Rachael at Fresh Approach Cooking is currently running a showcase of really horrible food photographs from bloggers. She has used one I sent in (and it is truly horrible); please drop by and have a look. See the things I eat to keep you entertained?

Tagged again . . . top ten foods

Eggy from Greedy Goose has tagged me with another meme; this time, it's the You are what you eat meme: My top ten favourite foods. This is something I'm quite experienced at; top ten foods was a favourite game of my Dad's when I was little (but in our case we used to pretend we were selecting our last meal. Nothing concentrates the tastebuds like imminent death). So without further ado:

1. Siu Yuk - Chinese crispy roast pork belly. This is the stuff I used to save my pocket money up to eat in Chinatown restaurants when I was at school, all on my own with a book. Paradise. I swear my A-levels were 90% fat-fuelled.


2. Unagi sushi - fatty freshwater eel, grilled in a teriyaki sauce until crisp and melting, on sushi rice. The best I've ever had was, ludicrously enough, 10,000 feet up in the Sierra Nevada at Samurai Restaurant in South Lake Tahoe. (I'll be back in February; watch out for a review. Their oyster shooters, in a little shot glass with a raw quail egg, a little rice vinegar and some spring onion, are fresh and magnificent. They will also deep-fry the head of the delicate, sweet raw prawn that's nestling on your sushi rice until the whole thing, eyes, antennae and all, is crispy and delicious.
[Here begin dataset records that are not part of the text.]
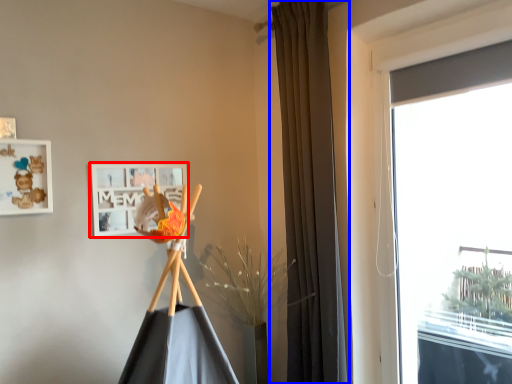 Question: Which object is further to the camera taking this photo, picture frame (highlighted by a red box) or curtain (highlighted by a blue box)?

Choices:
 (A) picture frame
 (B) curtain

Answer: (A) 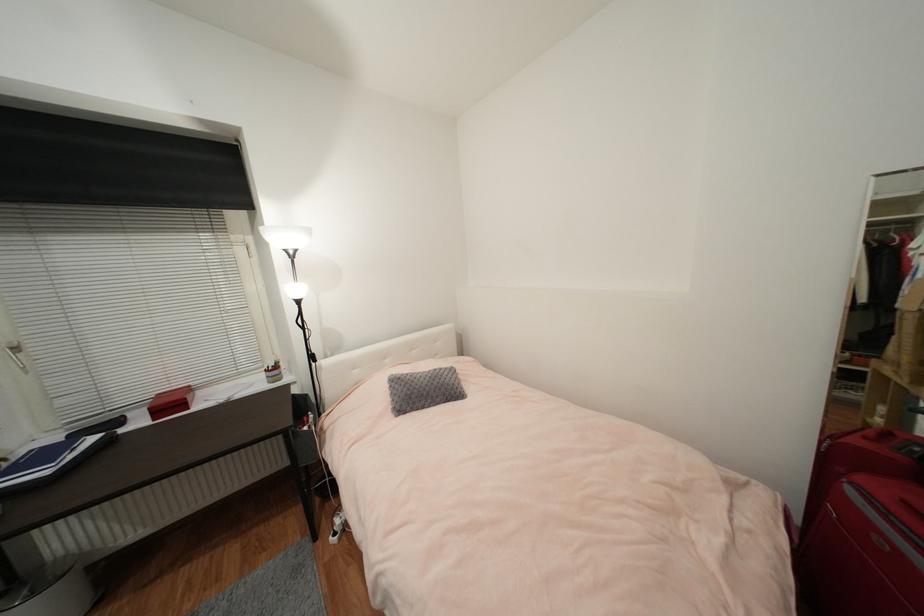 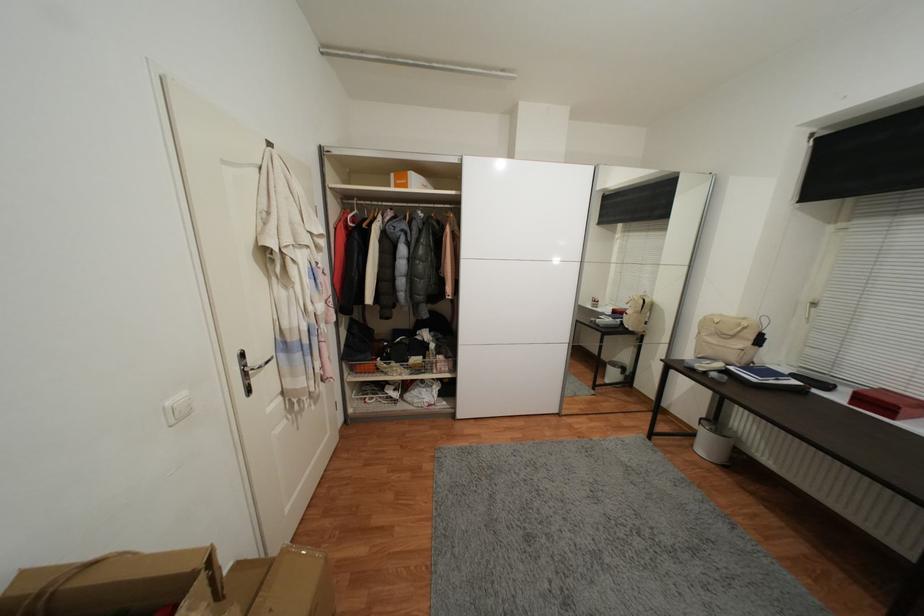 In the second image, find the point that corresponds to pixel 52 474 in the first image.

(759, 381) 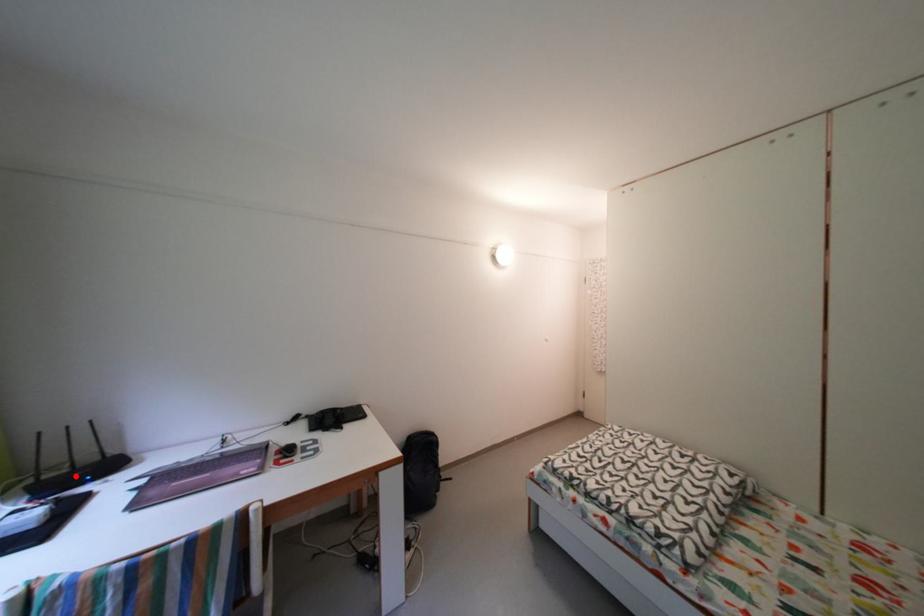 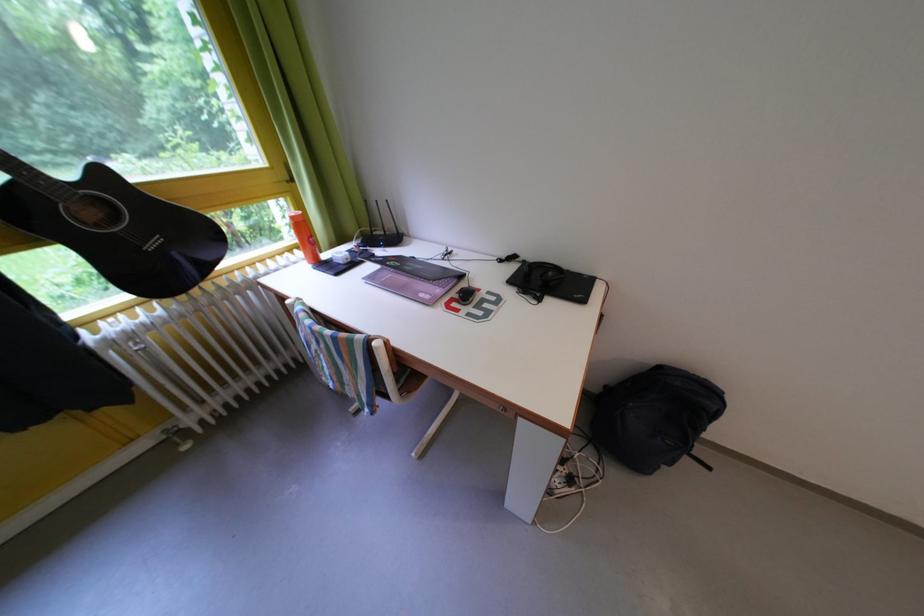 The point at the highlighted location is marked in the first image. Where is the corresponding point in the second image?

(392, 238)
The likelihood is that the other people at your table will be too squeamish to eat theirs; this is all to your advantage. Dig in.)

3. Sauteed potatoes. Sauteed potatoes made by me, that is. They've got to be a floury King Edward, chopped into pieces the size of the top of your thumb, parboiled, then sauteed in very hot goose or duck fat. Once golden and crisp all over, stir in grated garlic and salt and keep stirring gently for two minutes until the garlic is cooked and aromatic, then throw in a handful of chopped herbs and eat immediately. Here are some nestling up with some boeuf en daube. Try not to dribble.


4. Oysters. Sweet, sweet little oysters, tasting of the sea and sucked straight from their shells. I discovered this year that when adding your squirt of lemon, your oyster will be further enhanced by the addition of a little wasabi, which somehow underlines the oyster's natural sweetness.

5. Roast garlic, popped out of its skin and daubed on a crusty, warm bread.

6. Brioche, spread with a sweet butter and a tiny drizzle of strawberry jam. The brioche must be a good, plain one, full of rich egg yolks and without any vanilla flavouring.